Work order:
Reproduce all of the entries below exactly, without images.

Given entries:
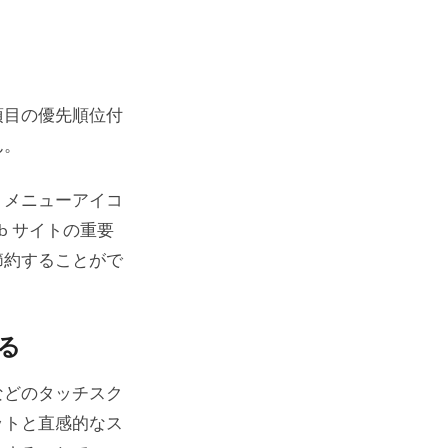
項目の優先順位付
ん。
、メニューアイコ
b サイトの重要
節約することがで
る
などのタッチスク
ットと直感的なス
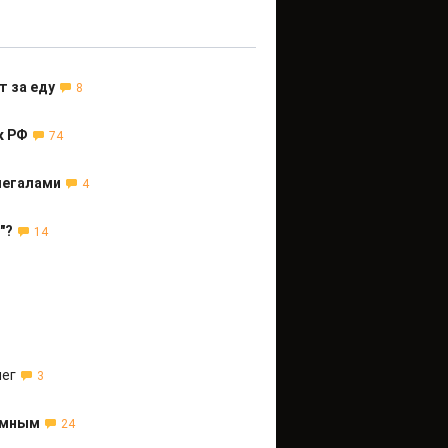
т за еду
8
к РФ
74
легалами
4
"?
14
лег
3
тимным
24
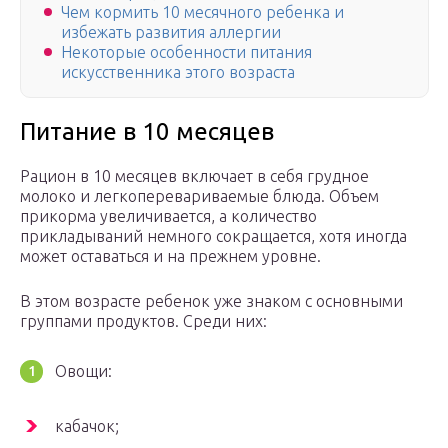
Чем кормить 10 месячного ребенка и
избежать развития аллергии
Некоторые особенности питания
искусственника этого возраста
Питание в 10 месяцев
Рацион в 10 месяцев включает в себя грудное
молоко и легкоперевариваемые блюда. Объем
прикорма увеличивается, а количество
прикладываний немного сокращается, хотя иногда
может оставаться и на прежнем уровне.
В этом возрасте ребенок уже знаком с основными
группами продуктов. Среди них:
Овощи:
кабачок;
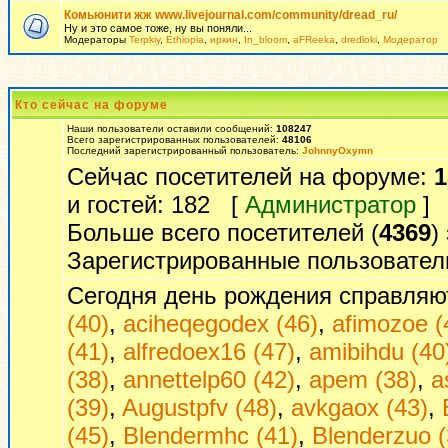
Комьюнити жж www.livejournal.com/community/dread_ru/
Ну и это самое тоже, ну вы поняли...
Модераторы
Terpkiy
,
Ethiopia
,
иркин
,
In_bloom
,
aFReeka
,
dredloki
,
Модератор
Кто сейчас на форуме
Наши пользователи оставили сообщений:
108247
Всего зарегистрированных пользователей:
48106
Последний зарегистрированный пользователь:
JohnnyOxymn
Сейчас посетителей на форуме:
1
и гостей: 182 [
Администратор
]
Больше всего посетителей (
4369
)
Зарегистрированные пользовател
Сегодня день рождения справляю
(40)
,
aciheqegodex (46)
,
afimozoe (
(41)
,
alfredoex16 (47)
,
amibihdu (40
(38)
,
annettelp60 (42)
,
apem (38)
,
a
(39)
,
Augustpfv (48)
,
avkgaox (43)
,
(45)
,
Blendermhc (41)
,
Blenderzuo (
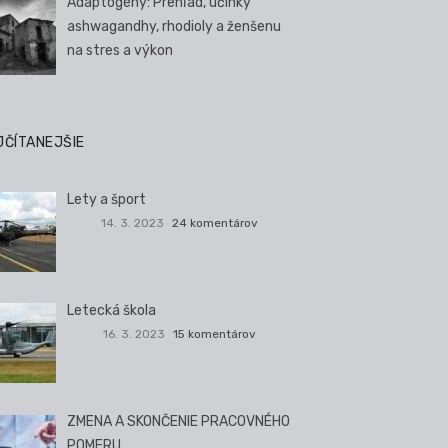
Adaptogény: Prehľad, účinky
ashwagandhy, rhodioly a ženšenu
na stres a výkon
JČÍTANEJŠIE
Lety a šport
14. 3. 2023
24 komentárov
Letecká škola
16. 3. 2023
15 komentárov
ZMENA A SKONČENIE PRACOVNÉHO
POMERU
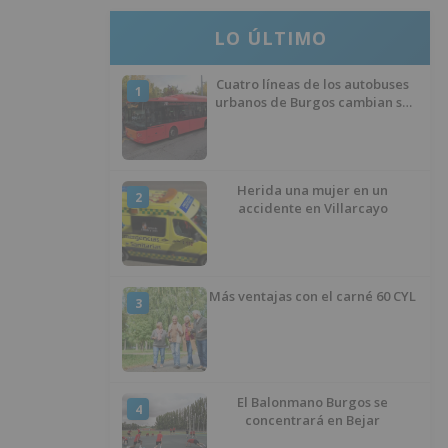
LO ÚLTIMO
Cuatro líneas de los autobuses
1
urbanos de Burgos cambian su
recorrido por las obras de
asfaltado en la Avenida del
Arlanzón y se reactiva el servicio
al Centro Histórico
Herida una mujer en un
2
accidente en Villarcayo
Más ventajas con el carné 60 CYL
3
El Balonmano Burgos se
4
concentrará en Bejar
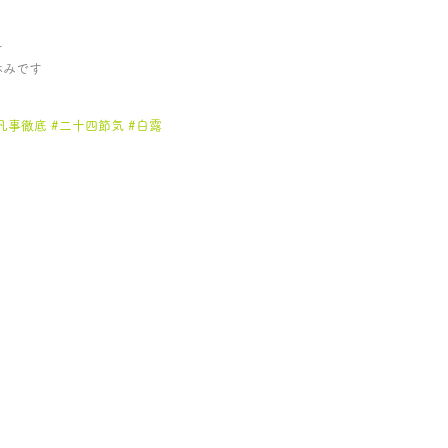
す
休みです
凡事徹底
#二十四節気
#白露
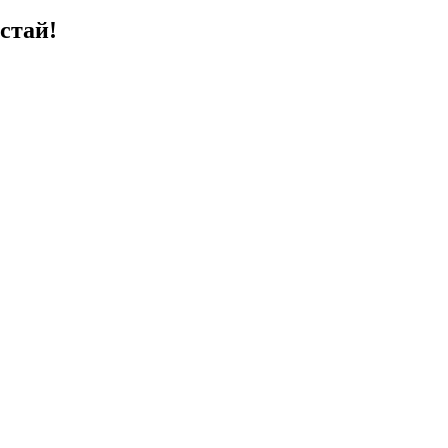
стай!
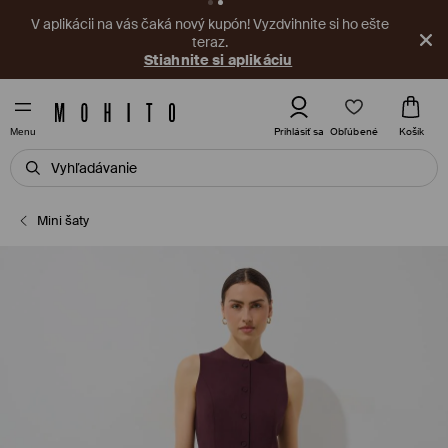
V aplikácii na vás čaká nový kupón! Vyzdvihnite si ho ešte
teraz.
Stiahnite si aplikáciu
Obľúbené
Prihlásiť sa
Košík
Menu
Mini šaty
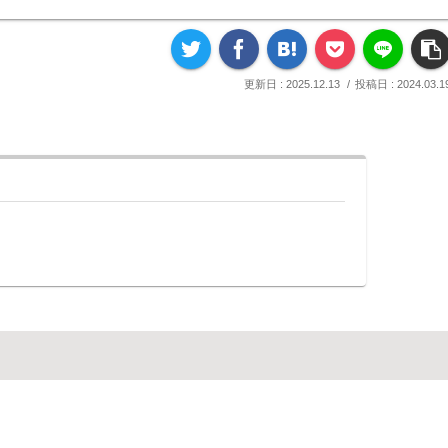
2025.12.13
2024.03.1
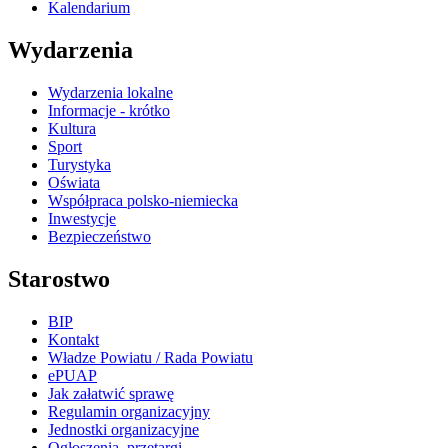
Kalendarium
Wydarzenia
Wydarzenia lokalne
Informacje - krótko
Kultura
Sport
Turystyka
Oświata
Współpraca polsko-niemiecka
Inwestycje
Bezpieczeństwo
Starostwo
BIP
Kontakt
Władze Powiatu / Rada Powiatu
ePUAP
Jak załatwić sprawę
Regulamin organizacyjny
Jednostki organizacyjne
Ogłoszenia, przetargi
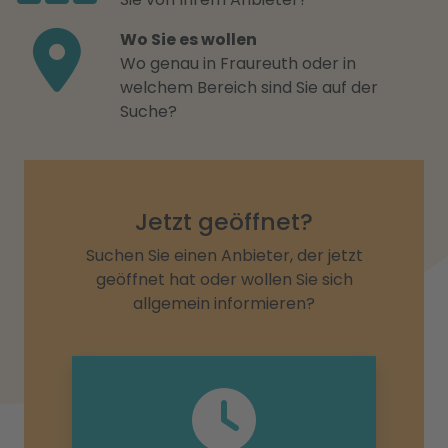
Wo Sie es wollen
Wo genau in Fraureuth oder in
welchem Bereich sind Sie auf der
Suche?
Jetzt geöffnet?
Suchen Sie einen Anbieter, der jetzt
geöffnet hat oder wollen Sie sich
allgemein informieren?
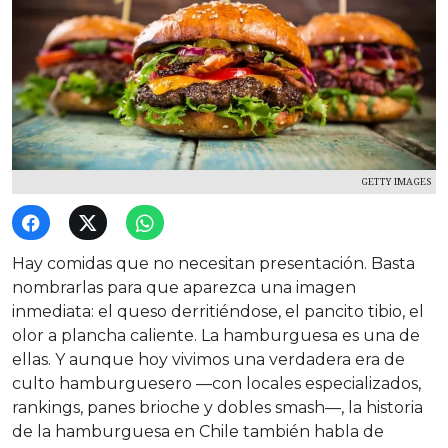
GETTY IMAGES
Hay comidas que no necesitan presentación. Basta
nombrarlas para que aparezca una imagen
inmediata: el queso derritiéndose, el pancito tibio, el
olor a plancha caliente. La hamburguesa es una de
ellas. Y aunque hoy vivimos una verdadera era de
culto hamburguesero —con locales especializados,
rankings, panes brioche y dobles smash—, la historia
de la hamburguesa en Chile también habla de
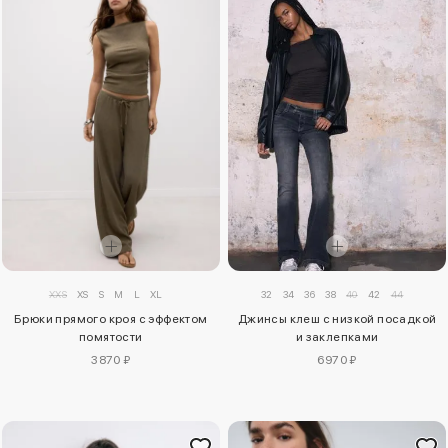
XXS
XS
S
M
L
XL
32
34
36
38
40
42
44
Брюки прямого кроя с эффектом
Джинсы клеш с низкой посадкой
помятости
и заклепками
3870 ₽
6970 ₽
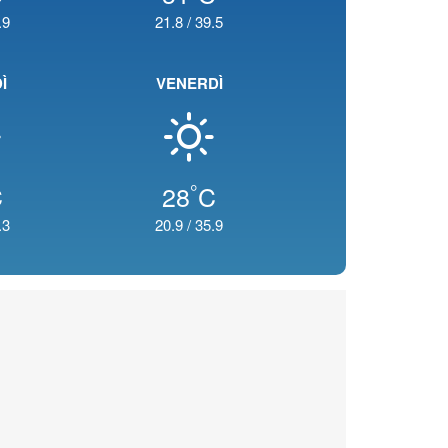
.9
21.8
/
39.5
Ì
VENERDÌ
°
C
28
C
.3
20.9
/
35.9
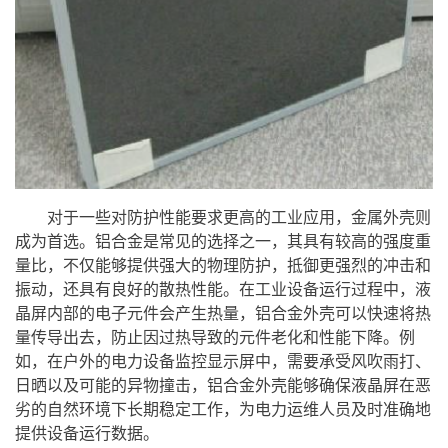
对于一些对防护性能要求更高的工业应用，金属外壳则
成为首选。铝合金是常见的选择之一，其具有较高的强度重
量比，不仅能够提供强大的物理防护，抵御更强烈的冲击和
振动，还具有良好的散热性能。在工业设备运行过程中，液
晶屏内部的电子元件会产生热量，铝合金外壳可以快速将热
量传导出去，防止因过热导致的元件老化和性能下降。例
如，在户外的电力设备监控显示屏中，需要承受风吹雨打、
日晒以及可能的异物撞击，铝合金外壳能够确保液晶屏在恶
劣的自然环境下长期稳定工作，为电力运维人员及时准确地
提供设备运行数据。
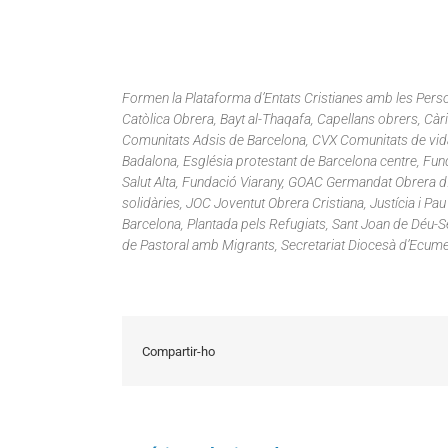
Formen la Plataforma d’Entats Cristianes amb les Person
Catòlica Obrera, Bayt al-Thaqafa, Capellans obrers, Cà
Comunitats Adsis de Barcelona, CVX Comunitats de vida 
Badalona, Església protestant de Barcelona centre, Fu
Salut Alta, Fundació Viarany, GOAC Germandat Obrera d
solidàries, JOC Joventut Obrera Cristiana, Justícia i 
Barcelona, Plantada pels Refugiats, Sant Joan de Déu-Se
de Pastoral amb Migrants, Secretariat Diocesà d’Ecum
Compartir-ho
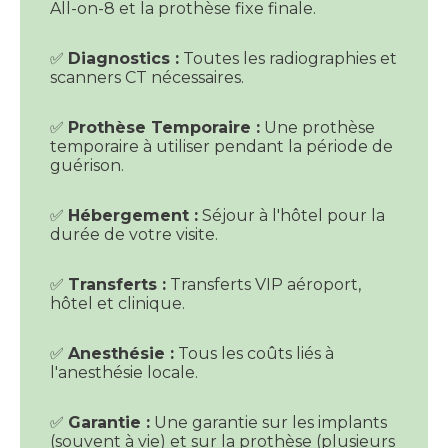
All-on-8 et la prothèse fixe finale.
✅
Diagnostics :
Toutes les radiographies et
scanners CT nécessaires.
✅
Prothèse Temporaire :
Une prothèse
temporaire à utiliser pendant la période de
guérison.
✅
Hébergement :
Séjour à l'hôtel pour la
durée de votre visite.
✅
Transferts :
Transferts VIP aéroport,
hôtel et clinique.
✅
Anesthésie :
Tous les coûts liés à
l'anesthésie locale.
✅
Garantie :
Une garantie sur les implants
(souvent à vie) et sur la prothèse (plusieurs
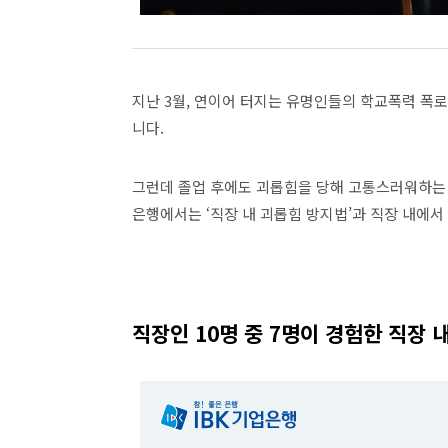
지난
3
월
,
연이어 터지는 유명인들의 학교폭력 폭
니다
.
그런데 졸업 후에도 괴롭힘을 당해 고통스러워하는
은행에서는
‘
직장 내 괴롭힘 방지법
’
과 직장 내에서
직장인
10
명 중
7
명이 경험한 직장 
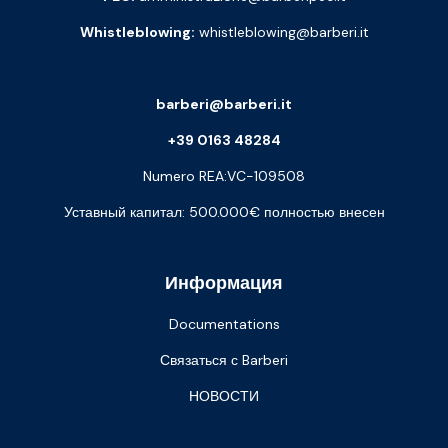
Whistleblowing:
whistleblowing@barberi.it
barberi@barberi.it
+39 0163 48284
Numero REA:VC-109508
Уставный капитал: 500.000€ полностью внесен
Информация
Documentations
Связаться с Barberi
НОВОСТИ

Exercise solution:
項目の優先順位付
ん。
、メニューアイコ
b サイトの重要
節約することがで
る
などのタッチスク
ットと直感的なス
т за еду
8
к РФ
74
легалами
4
"?
14
лег
3
тимным
24
Чем кормить 10 месячного ребенка и
избежать развития аллергии
Некоторые особенности питания
искусственника этого возраста
Питание в 10 месяцев
Рацион в 10 месяцев включает в себя грудное
молоко и легкоперевариваемые блюда. Объем
прикорма увеличивается, а количество
прикладываний немного сокращается, хотя иногда
может оставаться и на прежнем уровне.
В этом возрасте ребенок уже знаком с основными
группами продуктов. Среди них:
Овощи:
кабачок;
Комьюнити жж www.livejournal.com/community/dread_ru/
Ну и это самое тоже, ну вы поняли...
Модераторы
Terpkiy
,
Ethiopia
,
иркин
,
In_bloom
,
aFReeka
,
dredloki
,
Модератор
Кто сейчас на форуме
Наши пользователи оставили сообщений:
108247
Всего зарегистрированных пользователей:
48106
Последний зарегистрированный пользователь:
JohnnyOxymn
Сейчас посетителей на форуме:
1
и гостей: 182 [
Администратор
]
Больше всего посетителей (
4369
)
Зарегистрированные пользовател
Сегодня день рождения справляю
(40)
,
aciheqegodex (46)
,
afimozoe (
(41)
,
alfredoex16 (47)
,
amibihdu (40
(38)
,
annettelp60 (42)
,
apem (38)
,
a
(39)
,
Augustpfv (48)
,
avkgaox (43)
,
(45)
,
Blendermhc (41)
,
Blenderzuo (
Adaptogény: Prehľad, účinky
ashwagandhy, rhodioly a ženšenu
na stres a výkon
JČÍTANEJŠIE
Lety a šport
14. 3. 2023
24 komentárov
Letecká škola
16. 3. 2023
15 komentárov
ZMENA A SKONČENIE PRACOVNÉHO
POMERU
LO ÚLTIMO
Cuatro líneas de los autobuses
1
urbanos de Burgos cambian su
recorrido por las obras de
asfaltado en la Avenida del
Arlanzón y se reactiva el servicio
al Centro Histórico
Herida una mujer en un
2
accidente en Villarcayo
Más ventajas con el carné 60 CYL
3
El Balonmano Burgos se
4
concentrará en Bejar
す
休みです
凡事徹底
#二十四節気
#白露
стай!
V aplikácii na vás čaká nový kupón! Vyzdvihnite si ho ešte
teraz.
Stiahnite si aplikáciu
Obľúbené
Prihlásiť sa
Košík
Menu
Mini šaty
2025.12.13
2024.03.1
Kalendarium
Wydarzenia
Wydarzenia lokalne
Informacje - krótko
Kultura
Sport
Turystyka
Oświata
Współpraca polsko-niemiecka
Inwestycje
Bezpieczeństwo
Starostwo
BIP
Kontakt
Władze Powiatu / Rada Powiatu
ePUAP
Jak załatwić sprawę
Regulamin organizacyjny
Jednostki organizacyjne
Ogłoszenia, przetargi
Wo Sie es wollen
Wo genau in Fraureuth oder in
welchem Bereich sind Sie auf der
Suche?
Jetzt geöffnet?
Suchen Sie einen Anbieter, der jetzt
geöffnet hat oder wollen Sie sich
allgemein informieren?
GETTY IMAGES
Hay comidas que no necesitan presentación. Basta
nombrarlas para que aparezca una imagen
inmediata: el queso derritiéndose, el pancito tibio, el
olor a plancha caliente. La hamburguesa es una de
ellas. Y aunque hoy vivimos una verdadera era de
culto hamburguesero —con locales especializados,
rankings, panes brioche y dobles smash—, la historia
de la hamburguesa en Chile también habla de
XXS
XS
S
M
L
XL
32
34
36
38
40
42
44
Брюки прямого кроя с эффектом
Джинсы клеш с низкой посадкой
помятости
и заклепками
3870 ₽
6970 ₽
.9
21.8
/
39.5
Ì
VENERDÌ
°
C
28
C
.3
20.9
/
35.9
对于一些对防护性能要求更高的工业应用，金属外壳则
成为首选。铝合金是常见的选择之一，其具有较高的强度重
量比，不仅能够提供强大的物理防护，抵御更强烈的冲击和
振动，还具有良好的散热性能。在工业设备运行过程中，液
晶屏内部的电子元件会产生热量，铝合金外壳可以快速将热
量传导出去，防止因过热导致的元件老化和性能下降。例
如，在户外的电力设备监控显示屏中，需要承受风吹雨打、
日晒以及可能的异物撞击，铝合金外壳能够确保液晶屏在恶
劣的自然环境下长期稳定工作，为电力运维人员及时准确地
提供设备运行数据。
Formen la Plataforma d’Entats Cristianes amb les Person
Catòlica Obrera, Bayt al-Thaqafa, Capellans obrers, Cà
Comunitats Adsis de Barcelona, CVX Comunitats de vida 
Badalona, Església protestant de Barcelona centre, Fu
Salut Alta, Fundació Viarany, GOAC Germandat Obrera d
solidàries, JOC Joventut Obrera Cristiana, Justícia i 
Barcelona, Plantada pels Refugiats, Sant Joan de Déu-Se
de Pastoral amb Migrants, Secretariat Diocesà d’Ecum
Compartir-ho
All-on-8 et la prothèse fixe finale.
✅
Diagnostics :
Toutes les radiographies et
scanners CT nécessaires.
✅
Prothèse Temporaire :
Une prothèse
temporaire à utiliser pendant la période de
guérison.
✅
Hébergement :
Séjour à l'hôtel pour la
durée de votre visite.
✅
Transferts :
Transferts VIP aéroport,
hôtel et clinique.
✅
Anesthésie :
Tous les coûts liés à
l'anesthésie locale.
✅
Garantie :
Une garantie sur les implants
(souvent à vie) et sur la prothèse (plusieurs
지난
3
월
,
연이어 터지는 유명인들의 학교폭력 폭
니다
.
그런데 졸업 후에도 괴롭힘을 당해 고통스러워하는
은행에서는
‘
직장 내 괴롭힘 방지법
’
과 직장 내에서
직장인
10
명 중
7
명이 경험한 직장 
Whistleblowing:
whistleblowing@barberi.it
barberi@barberi.it
+39 0163 48284
Numero REA:VC-109508
Уставный капитал: 500.000€ полностью внесен
Информация
Documentations
Связаться с Barberi
НОВОСТИ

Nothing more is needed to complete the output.